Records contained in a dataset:
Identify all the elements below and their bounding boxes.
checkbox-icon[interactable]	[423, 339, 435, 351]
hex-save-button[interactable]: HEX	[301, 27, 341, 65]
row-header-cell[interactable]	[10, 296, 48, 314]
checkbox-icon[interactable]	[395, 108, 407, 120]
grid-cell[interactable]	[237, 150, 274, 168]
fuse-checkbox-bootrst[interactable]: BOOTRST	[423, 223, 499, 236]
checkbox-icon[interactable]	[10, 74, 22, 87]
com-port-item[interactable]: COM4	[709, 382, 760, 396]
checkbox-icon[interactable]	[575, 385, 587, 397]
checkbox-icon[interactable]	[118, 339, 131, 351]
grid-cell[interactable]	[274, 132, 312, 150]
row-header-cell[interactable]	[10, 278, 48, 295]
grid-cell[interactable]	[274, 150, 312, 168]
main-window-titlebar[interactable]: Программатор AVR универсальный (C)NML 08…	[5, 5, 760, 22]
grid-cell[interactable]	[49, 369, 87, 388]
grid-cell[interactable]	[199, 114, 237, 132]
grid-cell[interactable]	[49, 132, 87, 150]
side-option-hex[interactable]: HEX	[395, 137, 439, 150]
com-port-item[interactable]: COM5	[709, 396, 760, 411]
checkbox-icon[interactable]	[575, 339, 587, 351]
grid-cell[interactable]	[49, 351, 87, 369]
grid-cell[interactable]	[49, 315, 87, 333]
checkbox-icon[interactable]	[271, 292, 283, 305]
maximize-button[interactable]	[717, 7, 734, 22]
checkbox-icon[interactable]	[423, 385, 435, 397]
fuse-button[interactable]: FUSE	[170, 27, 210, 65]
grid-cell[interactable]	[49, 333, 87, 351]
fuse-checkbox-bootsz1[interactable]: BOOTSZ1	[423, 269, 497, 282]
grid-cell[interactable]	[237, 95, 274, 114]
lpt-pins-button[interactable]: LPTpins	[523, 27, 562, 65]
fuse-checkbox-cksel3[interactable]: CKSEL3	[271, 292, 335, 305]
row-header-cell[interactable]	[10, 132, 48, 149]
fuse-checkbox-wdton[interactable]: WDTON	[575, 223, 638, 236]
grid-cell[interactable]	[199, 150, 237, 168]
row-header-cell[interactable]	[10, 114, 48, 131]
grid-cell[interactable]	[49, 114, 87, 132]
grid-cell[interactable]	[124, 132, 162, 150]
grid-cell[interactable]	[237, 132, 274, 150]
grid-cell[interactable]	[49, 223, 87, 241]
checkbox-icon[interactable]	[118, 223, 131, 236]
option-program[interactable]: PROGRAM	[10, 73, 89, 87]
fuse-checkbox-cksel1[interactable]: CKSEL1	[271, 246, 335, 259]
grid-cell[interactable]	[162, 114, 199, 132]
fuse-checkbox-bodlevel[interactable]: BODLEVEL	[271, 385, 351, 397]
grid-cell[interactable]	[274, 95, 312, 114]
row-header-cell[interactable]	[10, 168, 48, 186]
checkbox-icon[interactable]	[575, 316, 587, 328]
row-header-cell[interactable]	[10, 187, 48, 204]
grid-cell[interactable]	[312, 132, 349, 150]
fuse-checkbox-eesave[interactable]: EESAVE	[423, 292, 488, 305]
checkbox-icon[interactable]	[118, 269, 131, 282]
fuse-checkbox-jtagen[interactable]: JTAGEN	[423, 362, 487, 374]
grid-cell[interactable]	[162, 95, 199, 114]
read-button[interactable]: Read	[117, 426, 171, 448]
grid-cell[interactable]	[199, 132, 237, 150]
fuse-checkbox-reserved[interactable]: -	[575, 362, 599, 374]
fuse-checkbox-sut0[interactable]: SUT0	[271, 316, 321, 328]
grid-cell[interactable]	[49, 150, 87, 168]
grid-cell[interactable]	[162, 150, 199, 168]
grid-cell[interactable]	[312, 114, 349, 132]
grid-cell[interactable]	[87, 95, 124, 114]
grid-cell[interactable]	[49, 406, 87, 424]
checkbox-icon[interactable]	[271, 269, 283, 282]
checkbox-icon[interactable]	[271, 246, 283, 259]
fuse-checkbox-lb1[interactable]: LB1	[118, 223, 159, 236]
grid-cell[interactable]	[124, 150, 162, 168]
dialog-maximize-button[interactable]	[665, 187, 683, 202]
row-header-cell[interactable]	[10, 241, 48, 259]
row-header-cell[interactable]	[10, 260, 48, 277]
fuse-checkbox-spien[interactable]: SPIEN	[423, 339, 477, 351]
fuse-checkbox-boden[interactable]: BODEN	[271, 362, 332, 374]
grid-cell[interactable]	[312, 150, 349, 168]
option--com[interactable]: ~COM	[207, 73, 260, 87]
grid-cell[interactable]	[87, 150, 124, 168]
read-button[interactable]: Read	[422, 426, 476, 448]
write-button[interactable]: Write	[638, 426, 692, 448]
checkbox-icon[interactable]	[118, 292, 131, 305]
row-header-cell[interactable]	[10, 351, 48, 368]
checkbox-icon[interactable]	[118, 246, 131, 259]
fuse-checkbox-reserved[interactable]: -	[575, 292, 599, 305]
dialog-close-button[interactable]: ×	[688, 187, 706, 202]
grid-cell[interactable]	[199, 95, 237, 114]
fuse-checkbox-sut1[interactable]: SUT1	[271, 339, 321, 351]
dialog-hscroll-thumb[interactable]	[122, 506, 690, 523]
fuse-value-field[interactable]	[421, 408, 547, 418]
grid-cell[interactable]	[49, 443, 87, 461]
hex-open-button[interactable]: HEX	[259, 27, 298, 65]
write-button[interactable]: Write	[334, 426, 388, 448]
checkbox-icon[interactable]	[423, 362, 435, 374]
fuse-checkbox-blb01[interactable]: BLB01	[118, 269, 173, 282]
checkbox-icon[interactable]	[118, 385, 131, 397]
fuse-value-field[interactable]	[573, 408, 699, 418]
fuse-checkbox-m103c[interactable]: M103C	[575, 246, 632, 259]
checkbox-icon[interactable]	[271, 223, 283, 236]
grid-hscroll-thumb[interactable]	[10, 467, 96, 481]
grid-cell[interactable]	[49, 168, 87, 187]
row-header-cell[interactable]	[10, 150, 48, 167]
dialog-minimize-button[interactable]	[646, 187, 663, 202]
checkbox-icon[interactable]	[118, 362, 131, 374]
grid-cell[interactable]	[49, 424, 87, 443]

---

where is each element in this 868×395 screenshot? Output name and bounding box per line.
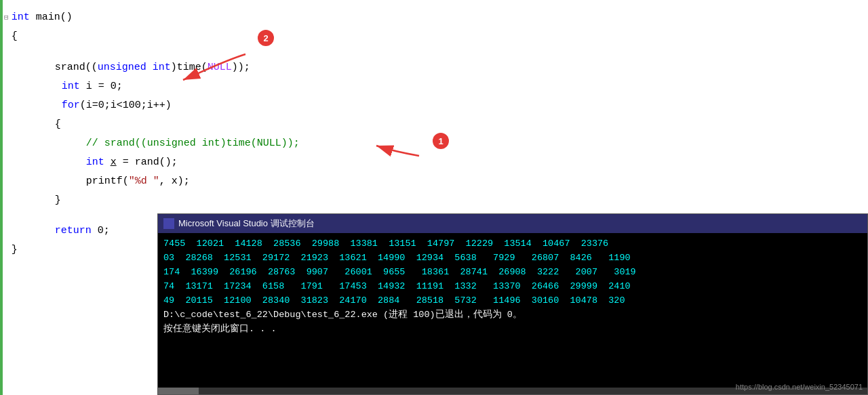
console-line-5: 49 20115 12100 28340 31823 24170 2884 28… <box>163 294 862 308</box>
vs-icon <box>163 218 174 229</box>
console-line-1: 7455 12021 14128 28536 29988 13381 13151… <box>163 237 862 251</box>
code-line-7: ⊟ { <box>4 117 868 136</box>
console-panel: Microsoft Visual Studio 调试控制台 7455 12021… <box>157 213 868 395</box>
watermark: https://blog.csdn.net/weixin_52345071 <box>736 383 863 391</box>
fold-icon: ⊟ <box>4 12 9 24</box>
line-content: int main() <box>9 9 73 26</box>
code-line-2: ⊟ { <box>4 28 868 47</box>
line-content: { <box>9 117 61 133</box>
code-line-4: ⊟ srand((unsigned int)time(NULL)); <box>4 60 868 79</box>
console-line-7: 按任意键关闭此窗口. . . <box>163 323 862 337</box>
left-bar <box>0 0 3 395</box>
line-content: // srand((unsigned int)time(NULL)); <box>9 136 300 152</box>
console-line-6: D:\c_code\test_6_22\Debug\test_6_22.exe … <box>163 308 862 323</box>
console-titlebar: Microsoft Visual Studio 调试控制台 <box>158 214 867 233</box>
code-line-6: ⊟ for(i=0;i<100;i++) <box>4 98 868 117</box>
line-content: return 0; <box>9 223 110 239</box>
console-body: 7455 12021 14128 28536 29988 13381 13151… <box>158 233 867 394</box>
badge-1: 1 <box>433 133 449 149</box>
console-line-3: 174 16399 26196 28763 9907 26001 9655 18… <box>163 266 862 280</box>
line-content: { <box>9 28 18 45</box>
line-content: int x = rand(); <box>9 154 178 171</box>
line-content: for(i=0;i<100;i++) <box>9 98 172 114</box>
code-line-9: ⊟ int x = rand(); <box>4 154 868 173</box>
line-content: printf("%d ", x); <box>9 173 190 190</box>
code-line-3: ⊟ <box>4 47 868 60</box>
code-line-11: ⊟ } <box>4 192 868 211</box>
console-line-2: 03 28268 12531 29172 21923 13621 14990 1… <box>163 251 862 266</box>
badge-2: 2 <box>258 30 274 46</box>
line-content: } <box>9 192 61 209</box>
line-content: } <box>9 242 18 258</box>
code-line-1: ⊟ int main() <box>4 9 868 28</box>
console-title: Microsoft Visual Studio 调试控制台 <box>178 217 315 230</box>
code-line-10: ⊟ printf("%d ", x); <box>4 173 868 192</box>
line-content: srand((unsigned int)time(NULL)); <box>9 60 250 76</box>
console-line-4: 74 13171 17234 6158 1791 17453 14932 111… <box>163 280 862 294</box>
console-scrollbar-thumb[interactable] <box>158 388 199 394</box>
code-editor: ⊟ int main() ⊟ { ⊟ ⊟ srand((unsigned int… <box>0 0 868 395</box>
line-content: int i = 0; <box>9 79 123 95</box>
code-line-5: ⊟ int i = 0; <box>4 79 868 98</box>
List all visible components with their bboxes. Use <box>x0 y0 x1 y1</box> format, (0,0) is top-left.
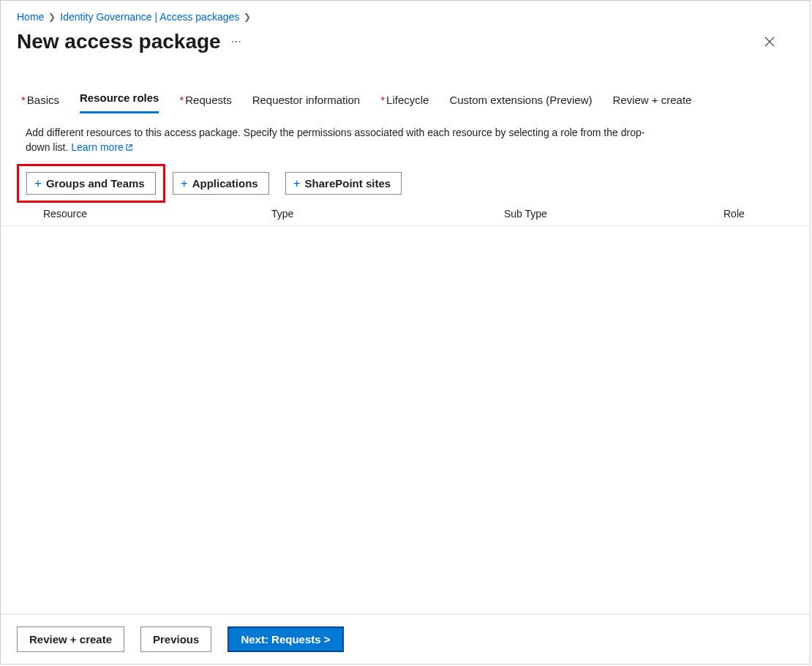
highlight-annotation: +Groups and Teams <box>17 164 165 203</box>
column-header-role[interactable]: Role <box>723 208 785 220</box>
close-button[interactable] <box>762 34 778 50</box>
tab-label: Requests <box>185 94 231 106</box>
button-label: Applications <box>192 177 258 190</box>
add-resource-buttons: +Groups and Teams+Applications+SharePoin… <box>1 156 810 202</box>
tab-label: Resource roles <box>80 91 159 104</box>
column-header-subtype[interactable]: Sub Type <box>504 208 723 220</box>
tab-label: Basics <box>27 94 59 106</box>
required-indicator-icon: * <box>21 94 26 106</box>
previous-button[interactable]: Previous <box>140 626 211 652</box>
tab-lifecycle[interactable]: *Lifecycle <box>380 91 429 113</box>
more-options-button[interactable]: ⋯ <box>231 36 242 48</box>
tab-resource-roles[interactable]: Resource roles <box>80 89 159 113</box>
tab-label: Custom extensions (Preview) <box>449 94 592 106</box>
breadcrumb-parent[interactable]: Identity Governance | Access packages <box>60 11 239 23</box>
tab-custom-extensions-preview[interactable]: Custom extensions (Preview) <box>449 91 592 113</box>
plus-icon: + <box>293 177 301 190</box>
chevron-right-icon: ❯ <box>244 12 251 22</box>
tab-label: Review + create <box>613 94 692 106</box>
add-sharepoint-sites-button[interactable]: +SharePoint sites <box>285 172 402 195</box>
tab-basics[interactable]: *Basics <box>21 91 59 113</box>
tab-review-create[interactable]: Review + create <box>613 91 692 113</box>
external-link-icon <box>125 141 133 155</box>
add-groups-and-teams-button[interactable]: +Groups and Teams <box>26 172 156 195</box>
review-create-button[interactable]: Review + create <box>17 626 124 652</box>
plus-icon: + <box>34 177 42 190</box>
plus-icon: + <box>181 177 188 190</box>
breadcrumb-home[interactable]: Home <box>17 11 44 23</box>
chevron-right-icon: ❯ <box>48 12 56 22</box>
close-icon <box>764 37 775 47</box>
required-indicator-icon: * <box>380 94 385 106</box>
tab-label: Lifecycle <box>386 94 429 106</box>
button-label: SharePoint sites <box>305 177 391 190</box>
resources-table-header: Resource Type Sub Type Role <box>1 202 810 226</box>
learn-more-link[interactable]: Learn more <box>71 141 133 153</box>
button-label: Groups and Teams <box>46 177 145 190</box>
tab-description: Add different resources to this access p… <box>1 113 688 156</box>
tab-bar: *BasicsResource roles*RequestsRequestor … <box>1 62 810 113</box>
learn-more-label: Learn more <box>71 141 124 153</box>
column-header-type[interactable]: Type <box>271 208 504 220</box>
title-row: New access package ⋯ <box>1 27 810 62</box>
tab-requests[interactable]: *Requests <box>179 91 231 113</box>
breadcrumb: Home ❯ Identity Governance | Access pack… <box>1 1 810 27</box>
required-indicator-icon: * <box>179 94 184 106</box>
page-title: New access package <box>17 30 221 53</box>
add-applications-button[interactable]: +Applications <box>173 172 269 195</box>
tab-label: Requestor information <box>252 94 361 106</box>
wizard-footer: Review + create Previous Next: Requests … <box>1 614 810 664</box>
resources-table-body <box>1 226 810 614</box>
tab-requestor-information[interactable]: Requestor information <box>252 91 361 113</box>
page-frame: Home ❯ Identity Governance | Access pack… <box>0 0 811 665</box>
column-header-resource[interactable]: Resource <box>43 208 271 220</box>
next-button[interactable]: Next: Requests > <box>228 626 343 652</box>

* [DIRECTIONS FOR THIS TASK]: Pull every line with the string "Previous" from the data above.

* [EXERCISE SOLUTION]:
previous-button[interactable]: Previous <box>140 626 211 652</box>
wizard-footer: Review + create Previous Next: Requests … <box>1 614 810 664</box>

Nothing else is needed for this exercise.